NFHS-6 reveals several encouraging as well as worrying trends that reflect India's changing health and social landscape. One notable improvement is in maternal healthcare. The proportion of women receiving at least four antenatal check-ups increased by approximately seven percentage points compared with NFHS-5. Institutional births also increased, indicating improved access to healthcare services. Women's digital empowerment emerged as another positive trend. Andhra Pradesh recorded one of the largest increases in women's Internet usage, rising from 21% in NFHS-5 to 63.6% in NFHS-6. Health insurance coverage improved dramatically in West Bengal, increasing from 33.7% of households to 88.2%. However, exclusive breastfeeding among infants below six months declined nationally, while Haryana witnessed a sharp fall from 69.5% to 41.2%. Modern contraceptive use also declined from 56.4% to 52.7%, raising concerns regarding reproductive health services.
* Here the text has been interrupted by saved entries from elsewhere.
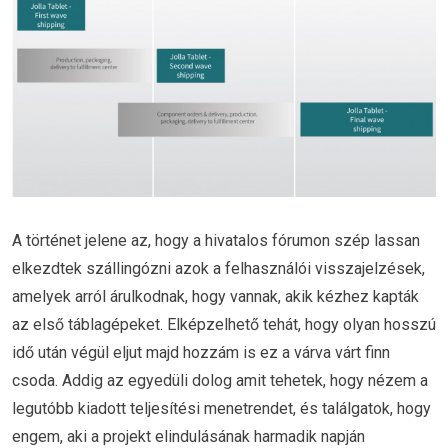
A történet jelene az, hogy a hivatalos fórumon szép lassan
elkezdtek szállingózni azok a felhasználói visszajelzések,
amelyek arról árulkodnak, hogy vannak, akik kézhez kapták
az első táblagépeket. Elképzelhető tehát, hogy olyan hosszú
idő után végül eljut majd hozzám is ez a várva várt finn
csoda. Addig az egyedüli dolog amit tehetek, hogy nézem a
legutóbb kiadott teljesítési menetrendet, és találgatok, hogy
engem, aki a projekt elindulásának harmadik napján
Nutritional indicators showed mixed outcomes. Stunting among children under five declined significantly, indicating progress in combating chronic malnutrition. However, overweight and obesity among women increased across all States, reflecting the growing burden of non-communicable diseases. These examples highlight India's epidemiological transition and emphasize the need for region-specific policies. For UPSC aspirants, these trends are relevant to GS-II (Healthcare), GS-I (Population) and GS-III (Human Development).
How do the evolution and successive rounds of NFHS demonstrate the growing role of evidence-based governance in India?
The evolution of the National Family Health Survey represents an important case study in evidence-based governance and public policy. Since its inception in 1992-93, the survey has continuously expanded to capture changing developmental priorities. NFHS-4 (2015-16) introduced district-level estimates and tablet-based digital interviews, enabling localized policy interventions. NFHS-5 (2019-21) increased the number of indicators from 114 to 131 and incorporated themes such as disability, menstrual hygiene, preschool education, access to toilets and cancer screening. It also extended blood pressure and blood sugar measurements to all adults aged 15 years and above, reflecting growing concerns regarding non-communicable diseases. NFHS-6 (2023-24) added questions on digital literacy, self-help groups, direct benefit transfers and financial transactions, indicating the increasing significance of digital governance and financial inclusion. Biological testing for HIV, Hepatitis-B and Hepatitis-C was also introduced or expanded. These developments demonstrate how surveys evolve alongside socio-economic changes. At the same time, the reduction in indicators in NFHS-6 shows the challenges involved in balancing scientific improvements with continuity in long-term datasets. Internationally, demographic and health surveys are used to monitor Sustainable Development Goals. For UPSC preparation, this case study is relevant to GS-II (Governance), GS-III (Science and Technology) and Essay, emphasizing the importance of reliable and comprehensive data systems.

Practice questions

2 questions for mains preparation

Reliable socio-economic data is the foundation of effective public policy and human development. In the light of NFHS-6, examine the significance of large-scale health surveys in assessing India's developmental progress and discuss the challenges arising from changes in key indicators over time.

10 marks Β· 150 words Β· 8 mins

The quality of a nation's human capital is shaped long before an individual enters the workforce. Discuss this statement in the context of maternal healthcare, child nutrition and early-life interventions, with reference to the findings of NFHS-6.